Researchers in Oxford and at the Health Protection Agency in Birmingham have pioneered the method – which read outs the entire DNA code of the TB-causing bacteria – through a study of 254 TB cases in the Midlands. The results are published today in the journal Lancet Infectious Diseases.
The team used whole genome sequencing techniques to compare the genetic information from the TB bacteria of each patient. This allowed them to determine with a high degree of accuracy whether cases were isolated, or if there was an outbreak of the potentially fatal disease.
By genetically mapping the spread of infection, the method can show who has given the disease to whom, and help identify potential ‘super spreaders’ before any information has been collected from patients.
Armed with this data, public health bodies can assess how much transmission is taking place and target efforts quickly, efficiently and effectively to where it is needed most.
Professor Tim Peto led the research at the NIHR Oxford Biomedical Research Centre, a partnership between the University of Oxford and the Oxford University Hospitals NHS Trust. He said: ‘This will result in a major rebalancing of the public health approach to the spread of TB. It will make them far more focused on where the problems are and make them more efficient and effective.’
This will result in a major rebalancing of the public health approach to the spread of TB.
Professor Tim Peto
TB cases in the UK remain relatively low. However, the number of cases has risen slightly over the past decade, with almost 9,000 cases reported in 2011. Many cases are isolated but there have been numerous outbreaks across the country over recent years.
Public health bodies currently depend on people with TB volunteering information about their movements, family and friends, to identify further cases and piece together the potential spread of the disease.
Until now this approach has been aided by limited genetic typing techniques that are only able to rule out transmission between cases, and not reliably confirm transmission.

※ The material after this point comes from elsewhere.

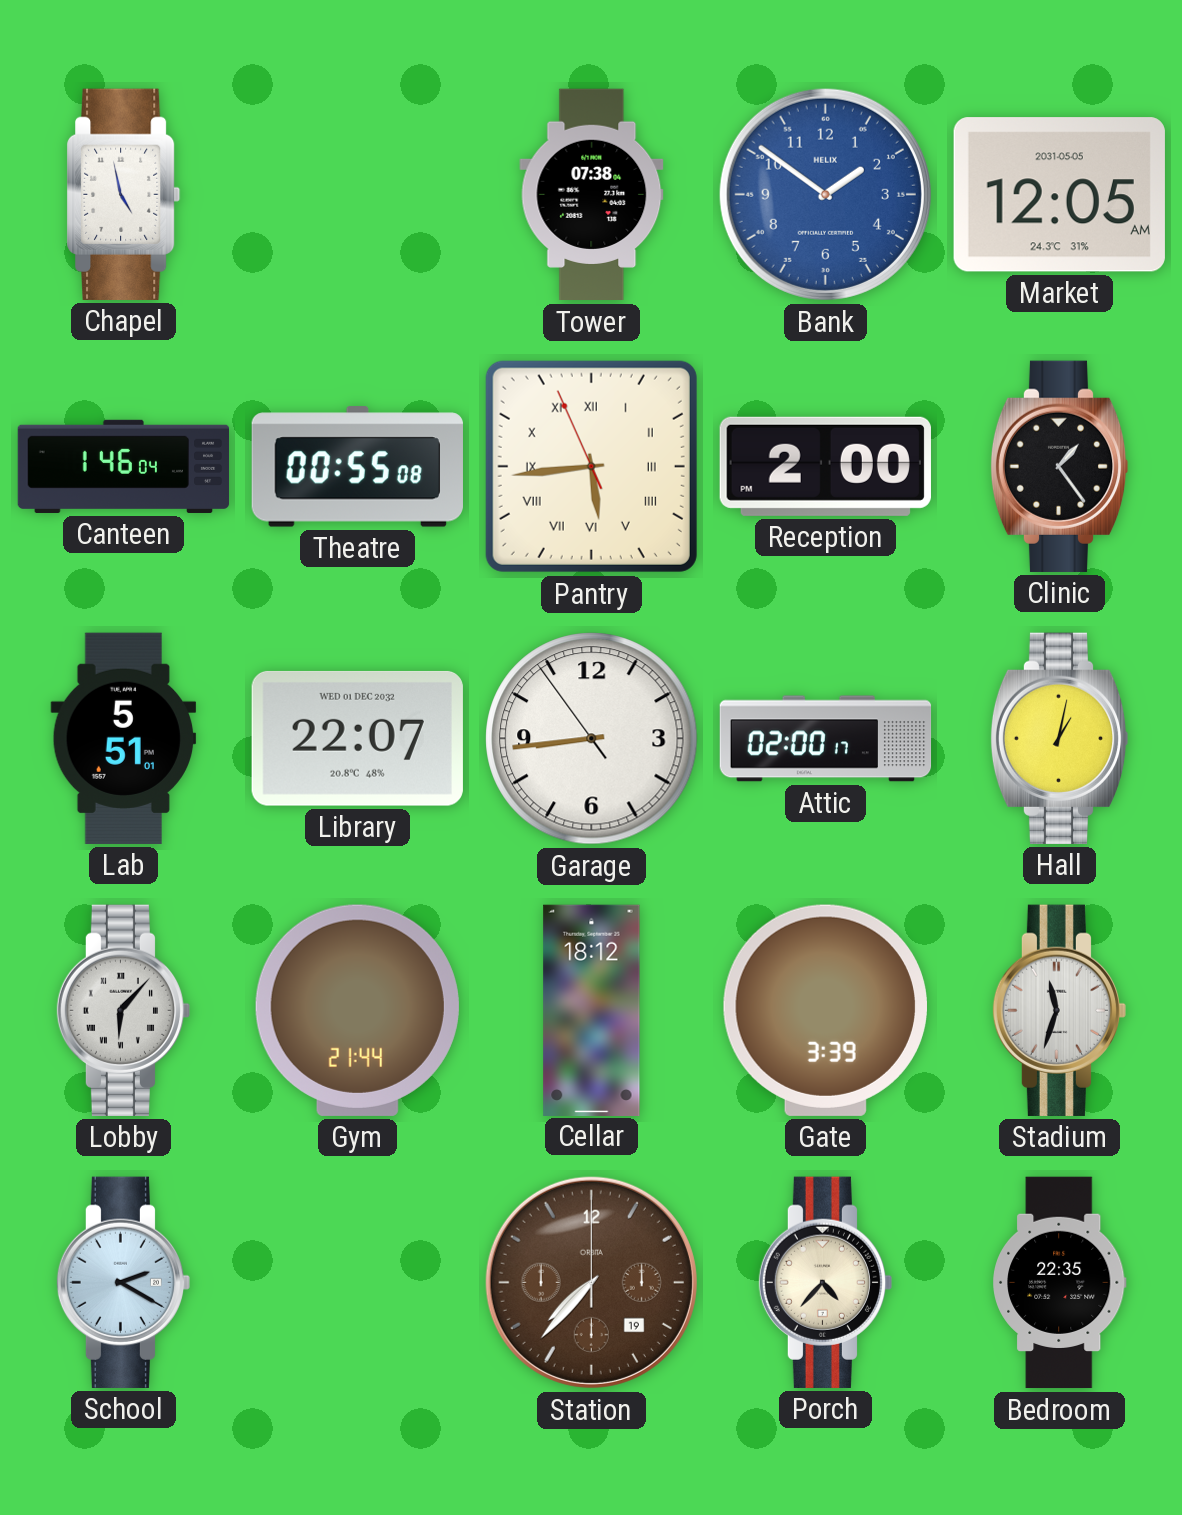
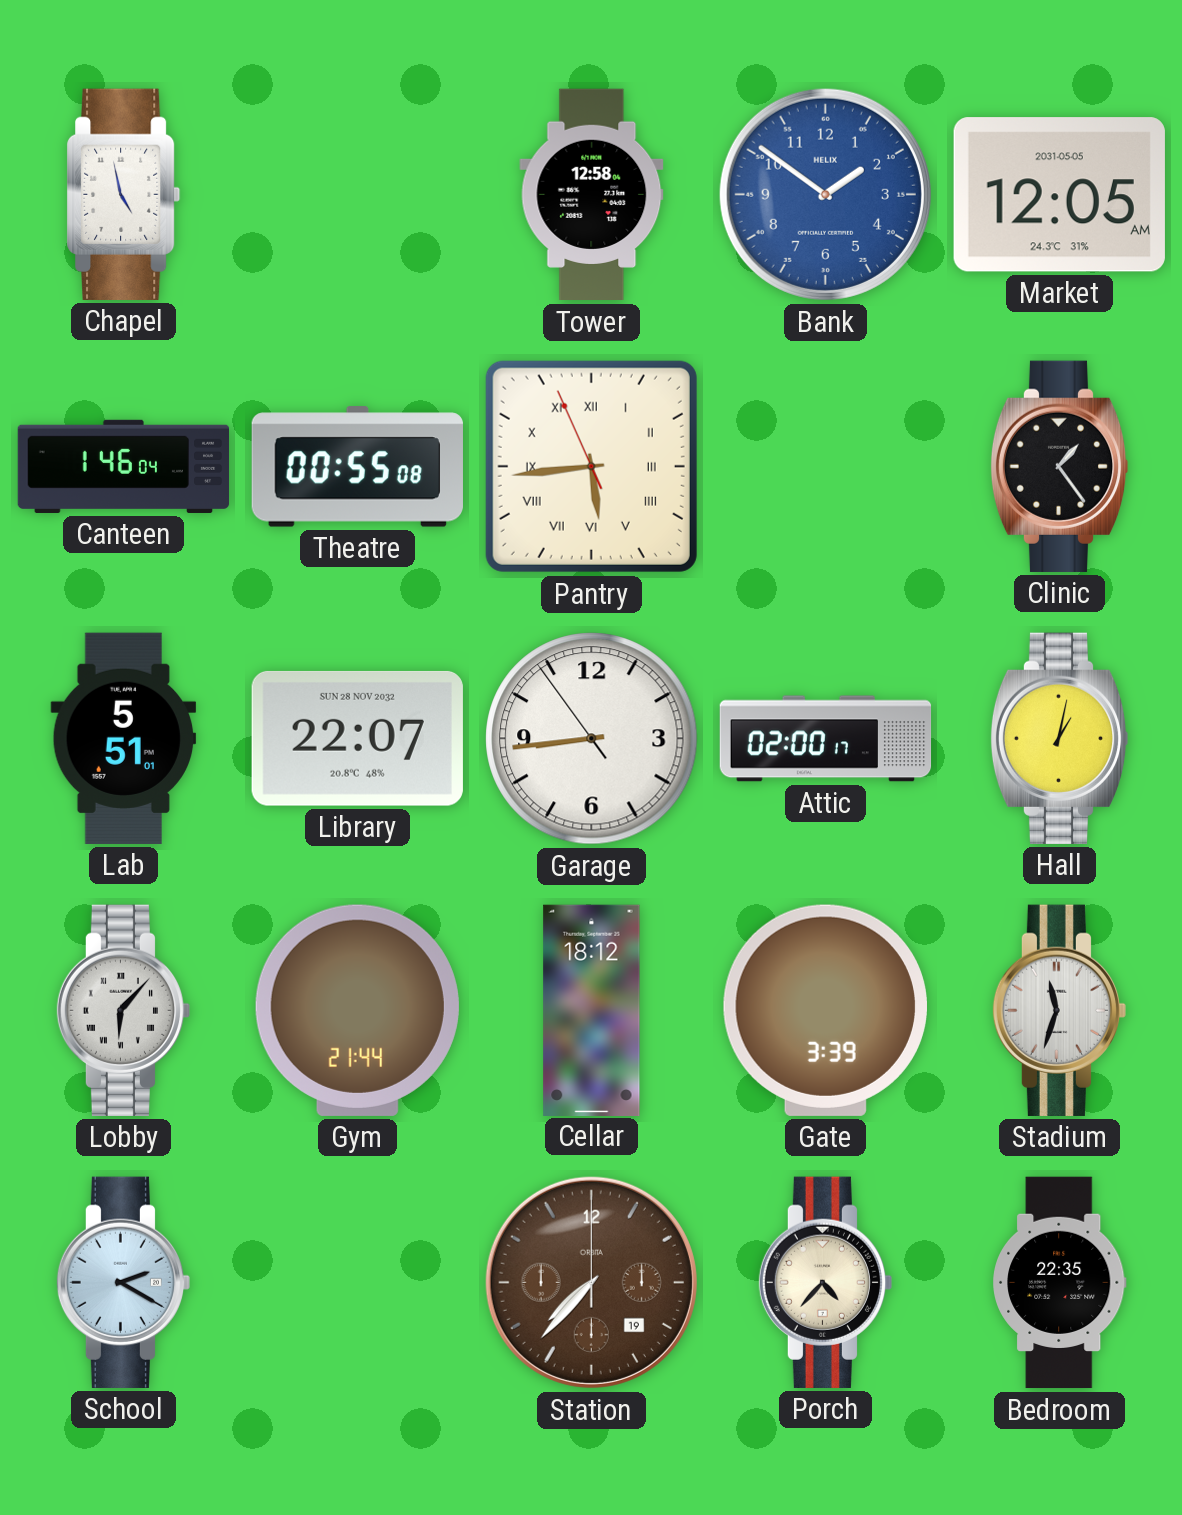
Tower: 07:38 -> 12:58
Reception: 2:00 -> none
Library date: WED 01 DEC 2032 -> SUN 28 NOV 2032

The process of identifying outbreaks has therefore been time consuming, relying on the information people are able to give. It also occasionally throws up false connections, leading to wasted effort by health bodies.
By sequencing the whole genome of the TB bacteria, the new technique allows outbreaks to be mapped by linking cases together, and it has the ability to predict the existence of undiagnosed cases.
Dr Philip Monk, a consultant in public health at the Health Protection Agency, described the research as a ‘revolution in TB control’.
He added: ‘At present you have to put a lot of work into contact tracing to find links between cases. This is extremely difficult particularly when people often lead such chaotic lives. By identifying so-called super spreaders we can target our work effectively. In terms of the public health management of TB, that is a major paradigm shift.’
The whole genome sequencing method measures the genetic distance between TB strains to accurately link cases before any additional patient data has been collected. By analysing the evolving pattern of mutations in the DNA of the TB bacteria, it is possible to work out the direction of transmission and identify potential super-spreaders.
Professor Peto of the Nuffield Department of Clinical Medicine at Oxford University said: ‘This work gives a level of certainty you could never have before about who belongs to a transmission chain. The information is in the germ, and it speaks for itself.’
The study was funded by the Medical Research Council, Wellcome Trust, National Institute for Health Research and the Health Protection Agency.